** WORK TO COMPLETE **
Report the count of lines with "DEĞİŞİM" in the data below, and no other words.

** Stored data entries **
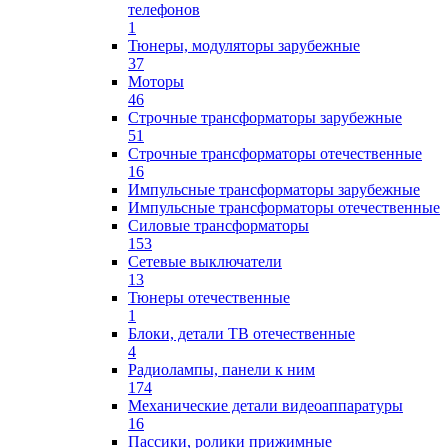
телефонов
1
Тюнеры, модуляторы зарубежные
37
Моторы
46
Строчные трансформаторы зарубежные
51
Строчные трансформаторы отечественные
16
Импульсные трансформаторы зарубежные
Импульсные трансформаторы отечественные
Силовые трансформаторы
153
Сетевые выключатели
13
Тюнеры отечественные
1
Блоки, детали ТВ отечественные
4
Радиолампы, панели к ним
174
Механические детали видеоаппаратуры
16
Пассики, ролики прижимные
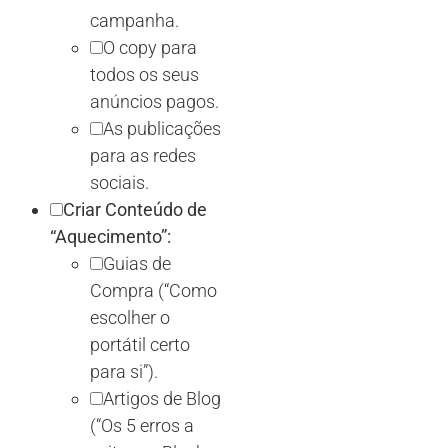
campanha.
O copy para
todos os seus
anúncios pagos.
As publicações
para as redes
sociais.
Criar Conteúdo de
“Aquecimento”:
Guias de
Compra (“Como
escolher o
portátil certo
para si”).
Artigos de Blog
(“Os 5 erros a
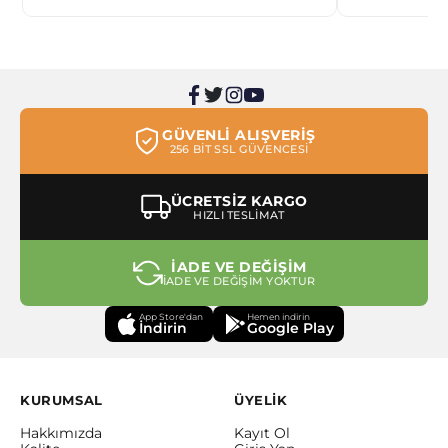
GÜVENLİ ALIŞVERİŞ
256 BİT SSL GÜVENCESİ
ÜCRETSİZ KARGO
HIZLI TESLİMAT
İADE VE DEĞİŞİM
İADE VE DEĞİŞİM YOKTUR
App Store'dan
Hemen indirin
İndirin
Google Play
KURUMSAL
ÜYELİK
Hakkımızda
Kayıt Ol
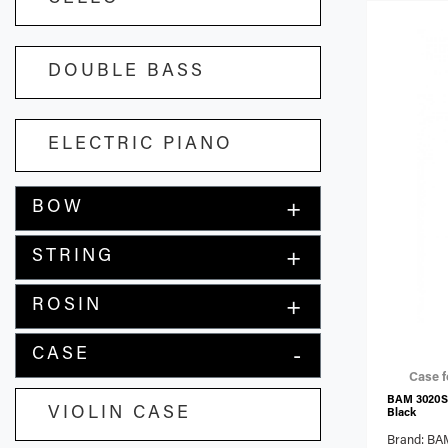
DOUBLE BASS
ELECTRIC PIANO
BOW
STRING
ROSIN
CASE
VIOLIN CASE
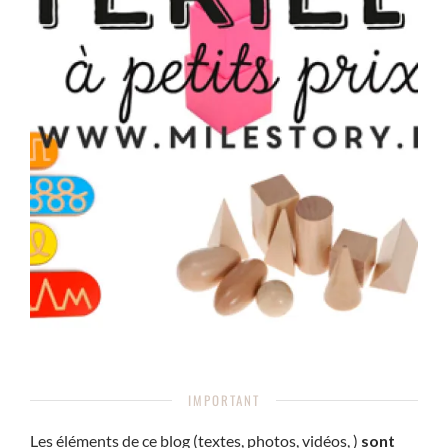
IMPORTANT
Les éléments de ce blog (textes, photos, vidéos, )
sont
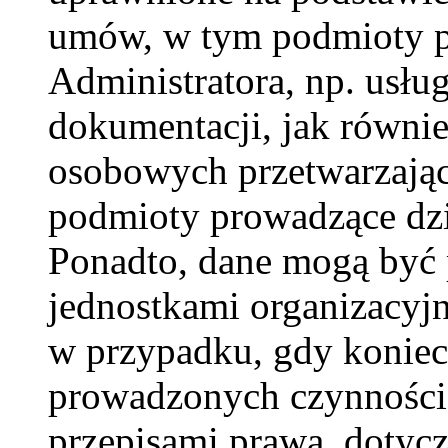
umów, w tym podmioty p
Administratora, np. usług
dokumentacji, jak równie
osobowych przetwarzając
podmioty prowadzące dzi
Ponadto, dane mogą być
jednostkami organizacyj
w przypadku, gdy koniecz
prowadzonych czynności
przepisami prawa, dotyc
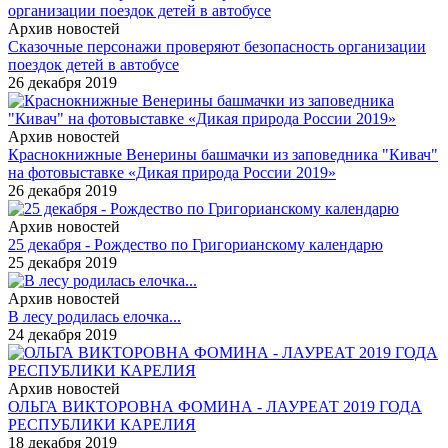
Архив новостей
Сказочные персонажи проверяют безопасность организации
поездок детей в автобусе
26 декабря 2019
Архив новостей
Краснокнижные Венерины башмачки из заповедника "Кивач"
на фотовыставке «Дикая природа России 2019»
26 декабря 2019
Архив новостей
25 декабря - Рождество по Григорианскому календарю
25 декабря 2019
Архив новостей
В лесу родилась елочка...
24 декабря 2019
Архив новостей
ОЛЬГА ВИКТОРОВНА ФОМИНА - ЛАУРЕАТ 2019 ГОДА
РЕСПУБЛИКИ КАРЕЛИЯ
18 декабря 2019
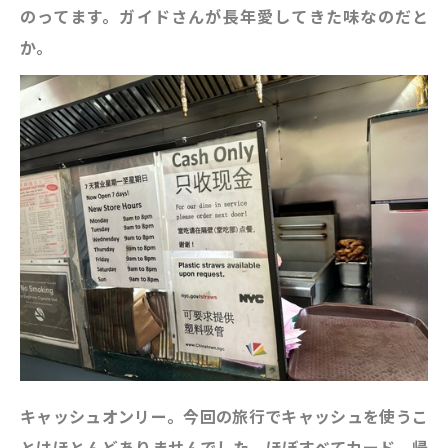
のってます。ガイドさんが長年愛してきた味なのだと
か。
キャッシュオンリー。今回の旅行でキャッシュを使うこ
とはほとんどありませんでした。ほぼすべてカード。帰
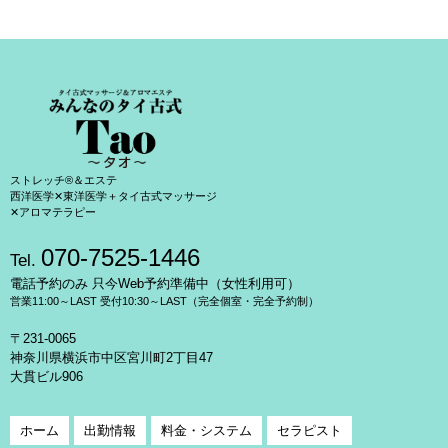
ストレッチ®＆エステ
西洋医学✕東洋医学＋タイ古式マッサージ
✕アロマテラピー
070-7525-1446
Tel.
電話予約のみ 只今Web予約準備中（女性利用可）
営業11:00～LAST 受付10:30～LAST（完全個室・完全予約制）
〒231-0065
神奈川県横浜市中区宮川町2丁目47
大貫ビル906
ホーム
出勤情報
料金・システム
セラピスト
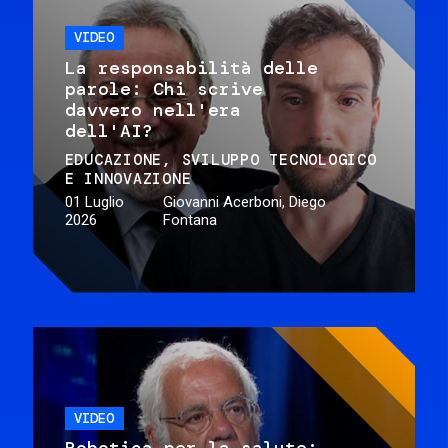
VIDEO
La responsabilità delle
parole: Chi scrive
davvero nell'era
dell'AI?
EDUCAZIONE
SVILUPPO TECNOLOGICO
E INNOVAZIONE
01 Luglio
Giovanni Acerboni, Diego
2026
Fontana
VIDEO
Robotica per la salute:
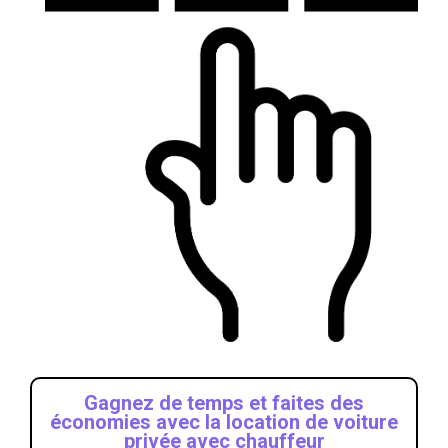
Gagnez de temps et faites des
économies avec la location de voiture
privée avec chauffeur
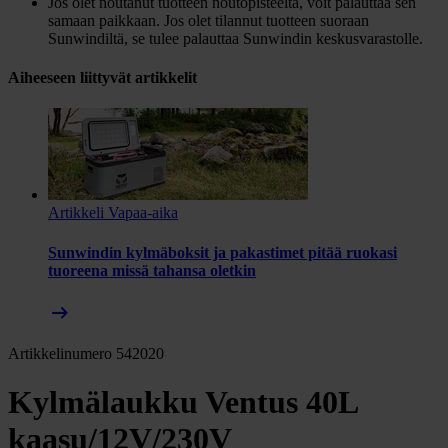
Jos olet noutanut tuotteen noutopisteeltä, voit palauttaa sen
samaan paikkaan. Jos olet tilannut tuotteen suoraan
Sunwindiltä, se tulee palauttaa Sunwindin keskusvarastolle.
Aiheeseen liittyvät artikkelit
Artikkeli
Vapaa-aika
Sunwindin kylmäboksit ja pakastimet pitää ruokasi
tuoreena missä tahansa oletkin
arrow_right_alt
Artikkelinumero 542020
Kylmälaukku Ventus 40L
kaasu/12V/230V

** RESPONSE FOR THIS EXERCISE **
2